C’est exactement le même scénario qu’aux élections de 2018. Le Parti du sauvetage national du Cambodge avait alors été interdit de participation au scrutin après s’être imposé comme force d’opposition inquiétante pour le premier ministre Hun Sen en remportant près de la moitié des sièges en 2013.

Des politiciens d’opposition et activistes ont été harcelés, persécutés et emprisonnés afin de les faire changer d’allégeance politique ces derniers mois. Près d’une vingtaine de candidats ont même fui en Thaïlande ou en France où ils ont demandé le statut de réfugié. Il y a quelques semaines, le gouvernement cambodgien a modifié les lois électorales pour empêcher ces politiciens en exil de se présenter comme candidat pendant 20 ans.

La promesse solennelle faite il y a 32 ans à Paris de restaurer la paix et de faire du Cambodge une démocratie libérale protégeant les droits de la personne après la fin de la sanglante guerre civile et du régime des Khmers rouges qui a vu l’extermination de près de deux millions de personnes semble loin de s’être réalisée.

Les pays qui devraient protester et qui devraient faire pression sur le gouvernement cambodgien se taisent tous. Et là-dedans, j'inclus le Canada. Où est l’expression de l'inquiétude du Canada par rapport à ce qui se passe au Cambodge? Où est la déclaration du Canada sur ce qui se passe aussi en Thaïlande? Nous ne les voyons tout simplement pas.

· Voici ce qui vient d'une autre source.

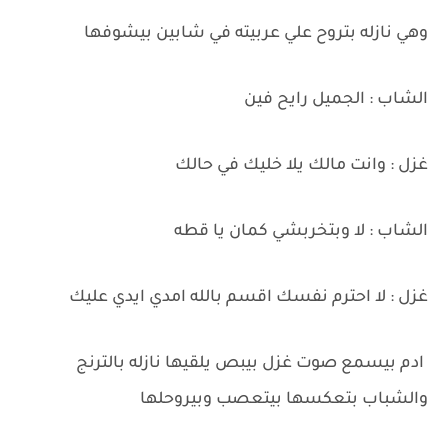
وهي نازله بتروح علي عربيته في شابين بيشوفها
الشاب : الجميل رايح فين
غزل : وانت مالك يلا خليك في حالك
الشاب : لا وبتخربشي كمان يا قطه
غزل : لا احترم نفسك اقسم بالله امدي ايدي عليك
ادم بيسمع صوت غزل بيبص يلقيها نازله بالترنج
والشباب بتعكسها بيتعصب وبيروحلها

Une citation de Phil Robertson, directeur adjoint de Human Rights Watch pour l’Asie

Démocratie usurpée aussi en Thaïlande

La Thaïlande, pour sa part, est en pleine crise politique depuis la victoire en mai des partis d’opposition. Deux mois plus tard, le royaume n’a toujours pas de nouveau premier ministre et la population en colère est au bord du soulèvement.

Députés et sénateurs empêchent le grand vainqueur du scrutin et leader de la coalition progressiste, Pita Limjaroenrat du parti Move Forward, d’être désigné comme premier ministre. Sa victoire électorale avait été présentée par plusieurs comme un succès historique qui allait sérieusement handicaper le régime.

Mais le système électoral thaïlandais favorise les partis conservateurs soutenus par l’armée, selon la constitution rédigée en 2017 par la junte militaire après le coup d’État de 2014. Le premier ministre est désigné par les 500 députés de l’Assemblée nationale ainsi que par les 250 sénateurs nommés par le roi et recommandés par l’armée.

Un prochain vote pour désigner un premier ministre devrait avoir lieu la semaine prochaine. On s’attend à ce que le leader du deuxième parti de la coalition progressiste, le Pheu Thai, soit candidat. Des analystes craignent que la junte militaire fasse pression pour que les forces les plus progressistes soient abandonnées.

Nous n'excluons pas la possibilité que le processus de désignation du premier ministre se poursuive au mois d’août, a déclaré à Time Magazine Tim Leelahaphan, un économiste de Standard Chartered Bank. Nous nous attendons à ce que ça fasse des vagues même après la sélection du premier ministre, car il reste à voir comment les électeurs percevront la personne désignée.

Des dizaines de milliers de partisans du leader de Move Forward ont d’ailleurs manifesté leur solidarité la semaine dernière dans les rues de Bangkok.

Des dizaines de personnes font le « salut aux trois doigts levés ».

Des dizaines de milliers de partisans du leader de Move Forward, Pita Limjaroenrat, ont manifesté leur solidarité dans les rues de Bangkok. Le « salut aux trois doigts levés », comme on le nomme communément, a été popularisé en Thaïlande après le coup d'État militaire en 2014. Les manifestants s'en servaient comme signe de protestation à l'encontre de la junte pour dénoncer la dictature en place.

Photo : Getty Images / Mailee Osten-Tan

Comment qualifier un gouvernement où la personne qui a remporté le plus de voix et qui a été désignée pour former le gouvernement ne peut pas former le gouvernement parce qu'un groupe de sénateurs non élus le bloquent? La démocratie n'est pas vraiment la démocratie en Thaïlande, se désole Phil Robertson de Human Rights Watch.

La Thaïlande a connu 13 coups d’État et 9 autres tentatives ratées au cours des 100 dernières années. La plupart du temps, des généraux de l’armée ou d'anciens militaires à la retraite ont été désignés au poste de premier ministre du royaume depuis 1948.